SarcasticSpeech: Speech Synthesis for Sarcasm in Low-Resource Scenarios

Aug 1, 2023·

Zhu Li

Xiyuan Gao

Shekhar Nayak

Matt Coler

· 1 min read

PDF ISCA

Abstract

Sarcastic speech synthesis, the ability to generate speech that conveys sarcasm, can have several significant implications in various contexts, such as entertainment and better human-computer interaction. This study presents a first attempt to apply transfer learning techniques from a diverse speech style dataset to the challenging domain of sarcastic speech synthesis. The limited availability of specific sarcastic speech data poses significant challenges in capturing the expressive nature of sarcasm. By leveraging transfer learning, a pre-trained model is fine-tuned using a dataset encompassing various speech styles, including sarcastic speech. The synthesized sound contains some robotic elements, indicating moderate performance improvements in sarcastic speech synthesis through transfer learning. Future work will explore the application of multi-modal approaches to improve sarcastic speech synthesis and further enhance the expressiveness and naturalness of generated sarcastic speech.

Type

Conference Paper

Publication

In Proceedings of the 12th ISCA Speech Synthesis Workshop (SSW2023)
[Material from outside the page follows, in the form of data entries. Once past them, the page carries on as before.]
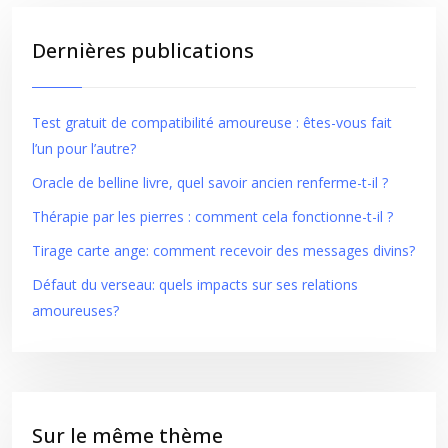
Dernières publications
Test gratuit de compatibilité amoureuse : êtes-vous fait
l’un pour l’autre?
Oracle de belline livre, quel savoir ancien renferme-t-il ?
Thérapie par les pierres : comment cela fonctionne-t-il ?
Tirage carte ange: comment recevoir des messages divins?
Défaut du verseau: quels impacts sur ses relations
amoureuses?
Sur le même thème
This paper tackles the challenge of synthesizing sarcastic speech, a vital yet underexplored component of expressive speech synthesis. Sarcasm, characterized by a mismatch between literal meaning and intended message, relies heavily on prosodic cues that are difficult to model, especially with limited data resources.

Our research represents one of the first attempts to apply transfer learning to sarcastic speech synthesis. By leveraging a pre-trained model and fine-tuning it with a dataset that includes various speech styles alongside sarcastic samples, we demonstrate that it’s possible to generate speech with some sarcastic qualities despite data constraints.
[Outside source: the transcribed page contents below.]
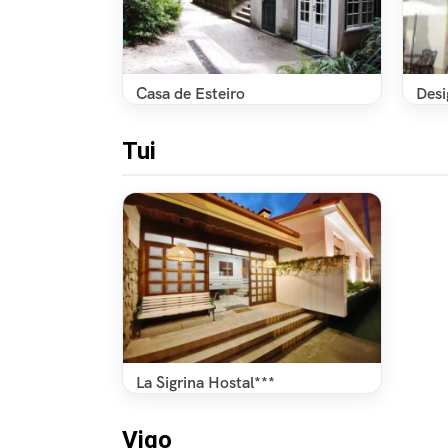
Casa de Esteiro
Desi
Tui
La Sigrina Hostal***
Vigo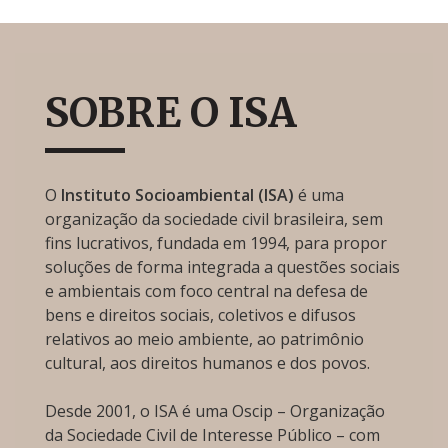
SOBRE O ISA
O
Instituto Socioambiental (ISA)
é uma
organização da sociedade civil brasileira, sem
fins lucrativos, fundada em 1994, para propor
soluções de forma integrada a questões sociais
e ambientais com foco central na defesa de
bens e direitos sociais, coletivos e difusos
relativos ao meio ambiente, ao patrimônio
cultural, aos direitos humanos e dos povos.
Desde 2001, o ISA é uma Oscip – Organização
da Sociedade Civil de Interesse Público – com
The study identifies several key challenges in this domain:

The scarcity of dedicated sarcastic speech datasets
The complex, context-dependent nature of sarcastic prosody
The need to balance expressiveness with naturalism in synthesized speech

While our current results show moderate success with some artifactual elements in the synthesized output, this work establishes an important baseline and direction for future research. We propose that multimodal approaches incorporating textual, acoustic, and potentially visual cues might lead to more convincing sarcastic speech synthesis in future iterations.

This research has applications in enhancing human-computer interaction, creating more engaging virtual assistants, and developing tools for entertainment and educational contexts where expressive speech is valuable.

Last updated on Aug 1, 2023